Getting Models to Actually Follow Specs

This is where it gets technical but stay with me because it's cool. The speaker explained something called "deliberative alignment"—basically, how to get models to align with specifications through an executable process.

Here's how it works: you combine the specification with challenging prompts, sample responses from the model you're testing, use a grader model to score how well responses align with the spec clauses, then apply reinforcement based on those alignment scores.

The clever part? This embeds the policy into the model's weights as "muscle memory" rather than having to enforce it through system messages at inference time. Moving policy from inference-time compute into the weights frees up computational resources to actually solve user problems instead of continuously enforcing behavioral constraints. The specification serves double duty as both training material and evaluation criteria.

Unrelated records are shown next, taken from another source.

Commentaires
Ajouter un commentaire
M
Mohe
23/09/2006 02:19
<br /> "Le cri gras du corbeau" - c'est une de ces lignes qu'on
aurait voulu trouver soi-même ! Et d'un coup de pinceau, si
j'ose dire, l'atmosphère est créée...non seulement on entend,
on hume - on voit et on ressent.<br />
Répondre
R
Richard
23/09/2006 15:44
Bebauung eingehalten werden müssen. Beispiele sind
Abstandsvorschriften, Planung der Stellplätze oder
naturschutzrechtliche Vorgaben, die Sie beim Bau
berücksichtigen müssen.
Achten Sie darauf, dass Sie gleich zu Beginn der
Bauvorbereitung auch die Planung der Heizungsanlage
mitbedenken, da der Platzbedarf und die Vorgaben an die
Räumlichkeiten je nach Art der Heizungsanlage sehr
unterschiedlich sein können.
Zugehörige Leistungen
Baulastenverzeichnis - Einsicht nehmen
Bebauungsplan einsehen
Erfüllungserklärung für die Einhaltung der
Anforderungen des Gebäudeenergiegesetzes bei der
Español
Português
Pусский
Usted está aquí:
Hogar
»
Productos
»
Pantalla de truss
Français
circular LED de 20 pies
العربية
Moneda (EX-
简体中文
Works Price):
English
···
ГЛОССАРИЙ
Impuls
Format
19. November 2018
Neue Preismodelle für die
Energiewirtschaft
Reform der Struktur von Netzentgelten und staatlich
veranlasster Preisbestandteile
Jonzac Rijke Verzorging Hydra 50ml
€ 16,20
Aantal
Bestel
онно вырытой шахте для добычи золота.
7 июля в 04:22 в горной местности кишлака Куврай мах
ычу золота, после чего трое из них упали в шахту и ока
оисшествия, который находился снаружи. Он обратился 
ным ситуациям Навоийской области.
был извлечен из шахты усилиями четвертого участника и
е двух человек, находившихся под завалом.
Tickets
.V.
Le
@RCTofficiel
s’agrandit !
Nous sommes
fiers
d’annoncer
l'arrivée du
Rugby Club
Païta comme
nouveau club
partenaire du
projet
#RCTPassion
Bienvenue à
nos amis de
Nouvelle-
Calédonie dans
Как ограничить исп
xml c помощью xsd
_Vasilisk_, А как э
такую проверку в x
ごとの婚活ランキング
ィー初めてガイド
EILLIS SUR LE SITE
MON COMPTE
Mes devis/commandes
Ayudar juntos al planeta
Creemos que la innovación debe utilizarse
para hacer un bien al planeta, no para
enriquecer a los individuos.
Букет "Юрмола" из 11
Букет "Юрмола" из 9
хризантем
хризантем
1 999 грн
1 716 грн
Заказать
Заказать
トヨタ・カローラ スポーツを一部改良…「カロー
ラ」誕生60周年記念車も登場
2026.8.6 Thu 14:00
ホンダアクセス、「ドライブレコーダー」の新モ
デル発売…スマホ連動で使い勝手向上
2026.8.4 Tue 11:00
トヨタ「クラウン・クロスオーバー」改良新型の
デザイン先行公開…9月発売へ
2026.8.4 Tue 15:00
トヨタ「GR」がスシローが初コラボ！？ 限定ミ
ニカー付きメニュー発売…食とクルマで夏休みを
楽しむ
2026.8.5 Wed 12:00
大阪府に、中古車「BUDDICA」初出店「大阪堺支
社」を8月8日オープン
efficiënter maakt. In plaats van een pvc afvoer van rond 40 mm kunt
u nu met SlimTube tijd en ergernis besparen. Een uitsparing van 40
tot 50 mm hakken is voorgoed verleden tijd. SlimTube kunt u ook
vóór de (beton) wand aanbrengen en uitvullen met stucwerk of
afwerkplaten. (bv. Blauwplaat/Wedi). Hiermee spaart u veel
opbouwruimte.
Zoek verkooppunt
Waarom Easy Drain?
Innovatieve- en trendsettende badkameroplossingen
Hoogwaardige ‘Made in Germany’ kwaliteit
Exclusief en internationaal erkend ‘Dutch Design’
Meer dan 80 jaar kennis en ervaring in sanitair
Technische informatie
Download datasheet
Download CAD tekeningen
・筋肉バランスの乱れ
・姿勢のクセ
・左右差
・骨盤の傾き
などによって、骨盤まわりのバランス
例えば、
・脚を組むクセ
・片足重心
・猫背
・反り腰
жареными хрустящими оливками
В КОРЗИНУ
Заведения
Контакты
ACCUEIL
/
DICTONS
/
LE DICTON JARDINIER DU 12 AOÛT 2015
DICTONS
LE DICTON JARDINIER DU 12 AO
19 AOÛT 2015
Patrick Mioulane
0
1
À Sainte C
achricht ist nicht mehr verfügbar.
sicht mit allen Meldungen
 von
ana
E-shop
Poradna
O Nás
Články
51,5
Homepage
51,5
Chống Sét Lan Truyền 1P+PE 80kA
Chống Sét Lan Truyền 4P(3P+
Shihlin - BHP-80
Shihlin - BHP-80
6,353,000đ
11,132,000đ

We Need Better Tools for Specifications

The speaker argued that specifications have code-like properties—they compose, execute, support testing, define interfaces, and can be shipped as modules. So we need tooling similar to what we have for software development:

This toolchain would target intentions and values rather than syntax. I found myself nodding along—we really do need this kind of rigorous specification engineering.

This Pattern Is Everywhere

Here's where the speaker really expanded my thinking. This specification pattern extends way beyond software. They used the US Constitution as an example—it functions as a national model specification with clear policy, versioned amendments, and judicial review acting as a grader evaluating alignment. Legal precedents serve as input-output test cases that disambiguate policy. Chain of command and enforcement mechanisms create training loops aligning human behavior to shared values.

When you think about it: programmers align silicon through code specifications, product managers align teams through product specifications, lawmakers align societies through legal specifications. And anyone prompting AI models? They're already a proto-specification author, whether they realize it or not.

That last point hit me—I'm already doing this, just not very well yet.

The Big Shift That's Happening

The speaker's core argument is that software engineering has never fundamentally been about code—it's about precise exploration by humans of software solutions to human problems. We're transitioning from disparate machine encodings (programming languages optimized for compilers) to unified human encoding (specifications optimized for human understanding and AI interpretation).

The scarce skill is becoming the ability to write specifications that fully capture intent and values. Mastering specification authorship will define the most valuable programmer in the AI era.

I loved this closing thought: future development environments might evolve into "Integrated Thought Clarifiers" that extract ambiguity and crystallize intent, rather than traditional IDEs focused on syntax and compilation. How cool would that be?

My Takeaway

As code generation becomes commoditized (and it clearly is), specification authorship is emerging as the critical programming discipline. Specifications preserve intent, align stakeholders, generate multiple artifacts, and serve as executable policy for both human and AI systems.

I'm still processing all this, but I think the future of programming really is specification-first. Time to start treating my prompts and requirements docs with a lot more respect—and maybe actually version controlling them properly.

Anyone else thinking about this? I'd love to hear if you're already working this way or if this feels as much like a paradigm shift to you as it does to me.